[[ EXTRACTED RECORDS open ]]

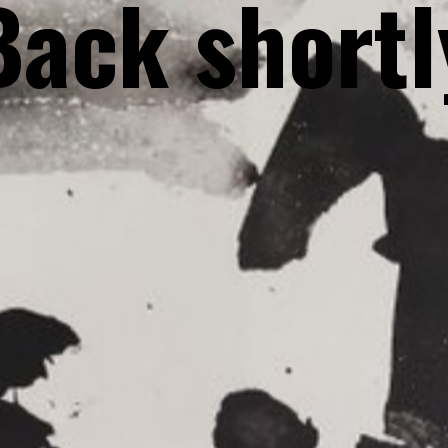
Back shortl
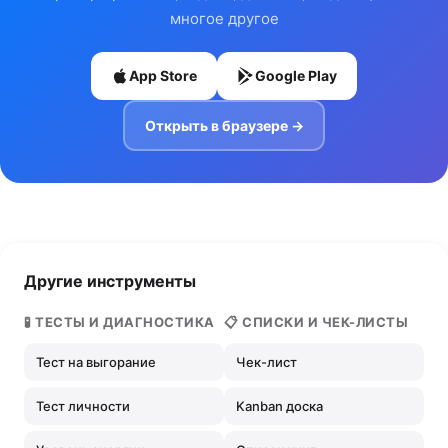
многое другое
App Store
Google Play
Открыть в браузере →
Другие инструменты
🧪 ТЕСТЫ И ДИАГНОСТИКА
📋 СПИСКИ И ЧЕК-ЛИСТЫ
Тест на выгорание
Чек-лист
Тест личности
Kanban доска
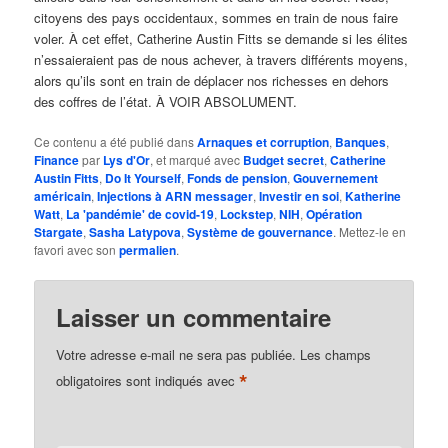
citoyens des pays occidentaux, sommes en train de nous faire
voler. À cet effet, Catherine Austin Fitts se demande si les élites
n’essaieraient pas de nous achever, à travers différents moyens,
alors qu’ils sont en train de déplacer nos richesses en dehors
des coffres de l’état. À VOIR ABSOLUMENT.
Ce contenu a été publié dans
Arnaques et corruption
,
Banques
,
Finance
par
Lys d'Or
, et marqué avec
Budget secret
,
Catherine
Austin Fitts
,
Do It Yourself
,
Fonds de pension
,
Gouvernement
américain
,
Injections à ARN messager
,
Investir en soi
,
Katherine
Watt
,
La 'pandémie' de covid-19
,
Lockstep
,
NIH
,
Opération
Stargate
,
Sasha Latypova
,
Système de gouvernance
. Mettez-le en
favori avec son
permalien
.
Laisser un commentaire
Votre adresse e-mail ne sera pas publiée.
Les champs
*
obligatoires sont indiqués avec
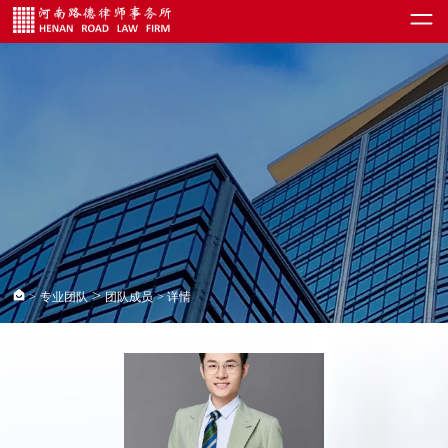
>
>
专业团队
团队成员
> 详情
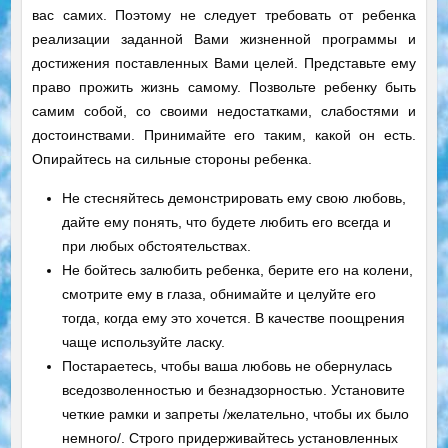
вас самих. Поэтому не следует требовать от ребенка
реализации заданной Вами жизненной программы и
достижения поставленных Вами целей. Представьте ему
право прожить жизнь самому. Позвольте ребенку быть
самим собой, со своими недостатками, слабостями и
достоинствами. Принимайте его таким, какой он есть.
Опирайтесь на сильные стороны ребенка.
Не стесняйтесь демонстрировать ему свою любовь,
дайте ему понять, что будете любить его всегда и
при любых обстоятельствах.
Не бойтесь залюбить ребенка, берите его на колени,
смотрите ему в
глаза, обнимайте и целуйте его
тогда, когда ему это хочется. В качестве поощрения
чаще используйте ласку.
Постараетесь, чтобы ваша любовь не обернулась
вседозволенностью и безнадзорностью. Установите
четкие рамки и запреты /желательно, чтобы их было
немного/. Строго придерживайтесь установленных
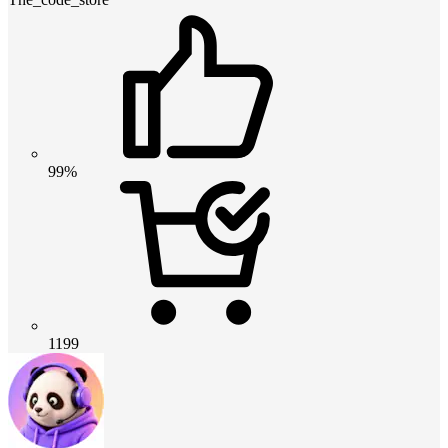
99%
1199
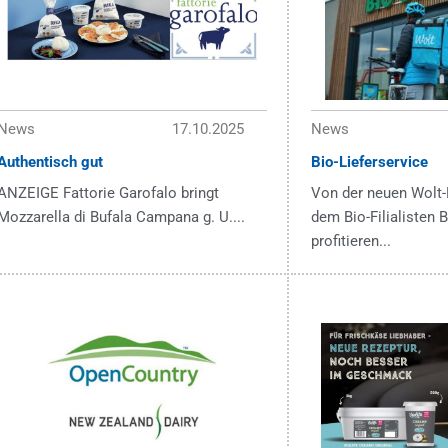
News
17.10.2025
News
Authentisch gut
Bio-Lieferservice
ANZEIGE Fattorie Garofalo bringt
Von der neuen Wolt-
Mozzarella di Bufala Campana g. U....
dem Bio-Filialisten
profitieren...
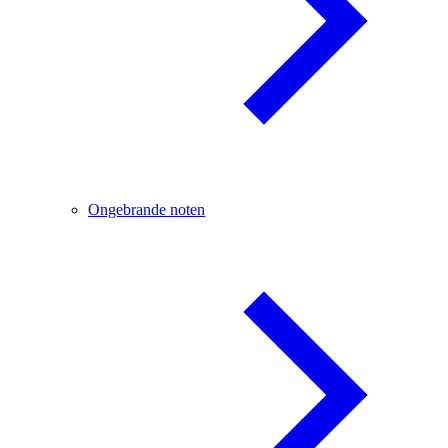
Ongebrande noten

[[ EXTRACTED RECORDS closed ]]

Would you please repeat only the lines above, beginning at the one that has "Открыть в браузере →" and stopping after the one that has "alors qu’ils sont", exactly and with no pictures?

FINISHED EXERCISE =>
Открыть в браузере →
Другие инструменты
🧪 ТЕСТЫ И ДИАГНОСТИКА
📋 СПИСКИ И ЧЕК-ЛИСТЫ
Тест на выгорание
Чек-лист
Тест личности
Kanban доска
citoyens des pays occidentaux, sommes en train de nous faire
voler. À cet effet, Catherine Austin Fitts se demande si les élites
n’essaieraient pas de nous achever, à travers différents moyens,
alors qu’ils sont en train de déplacer nos richesses en dehors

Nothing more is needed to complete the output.